Tai Chi Chuan is also called simply Tai Chi, and sometimes spelled Taiji, T’ai Chi, or Taichi. Taiji in Chinese means the “Grand Ultimate” and refers to the ancient Daoist philosophical concept of the harmony of yin and yang, or the harmony of opposites (hard and soft, male and female, etc.).
Many people today, especially those who do not practice its martial applications, refer to the art simply as “Tai Chi.” Tai Chi Chuan means “Grand Ultimate Fist” or “Taiji Boxing,” and suggests the incorporation of the “harmony of opposites” is the core principle of a martial art with fighting applicability. The “Grand Ultimate,” or Tai Chi, is symbolized by the well-known “yin-yang” symbol.

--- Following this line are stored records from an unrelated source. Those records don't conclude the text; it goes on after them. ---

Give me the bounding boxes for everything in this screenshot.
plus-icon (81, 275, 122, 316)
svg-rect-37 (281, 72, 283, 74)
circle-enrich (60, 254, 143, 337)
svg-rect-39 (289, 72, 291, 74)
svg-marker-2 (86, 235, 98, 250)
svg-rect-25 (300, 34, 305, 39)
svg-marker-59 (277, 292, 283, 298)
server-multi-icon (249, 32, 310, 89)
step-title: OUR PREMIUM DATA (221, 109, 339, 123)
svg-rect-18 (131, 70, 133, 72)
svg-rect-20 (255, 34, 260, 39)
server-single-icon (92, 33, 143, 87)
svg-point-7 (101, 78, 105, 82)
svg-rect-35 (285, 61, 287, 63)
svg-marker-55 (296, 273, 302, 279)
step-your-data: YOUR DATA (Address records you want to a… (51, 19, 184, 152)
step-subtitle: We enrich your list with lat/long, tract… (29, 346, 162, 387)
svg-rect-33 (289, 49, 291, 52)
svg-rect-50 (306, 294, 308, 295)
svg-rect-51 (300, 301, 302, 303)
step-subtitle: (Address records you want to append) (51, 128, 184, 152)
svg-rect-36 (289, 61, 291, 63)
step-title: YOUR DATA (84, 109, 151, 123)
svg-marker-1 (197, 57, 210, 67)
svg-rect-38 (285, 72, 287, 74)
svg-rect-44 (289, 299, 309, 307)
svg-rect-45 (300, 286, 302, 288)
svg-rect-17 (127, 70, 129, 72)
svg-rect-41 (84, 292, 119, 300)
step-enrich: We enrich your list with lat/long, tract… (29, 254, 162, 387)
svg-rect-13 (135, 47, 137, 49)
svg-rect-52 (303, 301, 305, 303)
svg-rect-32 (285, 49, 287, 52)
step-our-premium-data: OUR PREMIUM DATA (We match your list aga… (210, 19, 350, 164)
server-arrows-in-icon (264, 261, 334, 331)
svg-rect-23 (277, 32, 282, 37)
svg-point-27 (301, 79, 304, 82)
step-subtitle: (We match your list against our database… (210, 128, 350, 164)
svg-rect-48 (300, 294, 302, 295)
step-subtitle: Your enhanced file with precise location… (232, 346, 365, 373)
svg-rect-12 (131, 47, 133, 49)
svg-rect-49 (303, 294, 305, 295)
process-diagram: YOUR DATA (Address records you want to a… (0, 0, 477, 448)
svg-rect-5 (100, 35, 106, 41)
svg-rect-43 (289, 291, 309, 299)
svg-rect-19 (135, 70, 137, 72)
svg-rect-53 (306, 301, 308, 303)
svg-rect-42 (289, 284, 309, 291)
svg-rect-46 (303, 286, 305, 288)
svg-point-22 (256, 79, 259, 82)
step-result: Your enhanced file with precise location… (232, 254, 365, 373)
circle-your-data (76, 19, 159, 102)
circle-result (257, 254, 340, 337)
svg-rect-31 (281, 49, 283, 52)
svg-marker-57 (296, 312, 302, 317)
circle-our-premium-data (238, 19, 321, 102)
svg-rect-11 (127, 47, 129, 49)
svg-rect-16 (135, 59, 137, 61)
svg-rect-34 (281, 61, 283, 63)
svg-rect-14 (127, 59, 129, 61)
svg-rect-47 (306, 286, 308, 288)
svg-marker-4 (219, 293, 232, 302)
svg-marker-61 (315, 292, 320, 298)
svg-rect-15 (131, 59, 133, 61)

Where does Tai Chi originate?
Although Tai Chi claims ancient roots and origins tracing back to the legendary 12th century martial artist and Daoist, Zhang Sanfeng, the art of Tai Chi as currently practiced in China and around the world is much more recent. There are five major styles of Tai Chi, all but one of which go back no more than about 150 years. The five major styles are: Chen, Yang, Wu Hao, Wu and Sun.
How can Tai Chi help me?
The practice of Tai Chi helps improve balance and concentration, reduces stress, and provides an opportunity for moving meditation. Tai Chi uses a series of movements put together in a specific sequence called a form. Hidden within its techniques, however, are both principles that make for more efficient and effective empty hand and weaponry techniques, and self-defense applications. Early Tai Chi utilized many weapons. Today, only two remain common: the jian (straight sword), dao (broadsword) and tessen (fan). Some schools also still teach the qiang (spear) and kun (staff).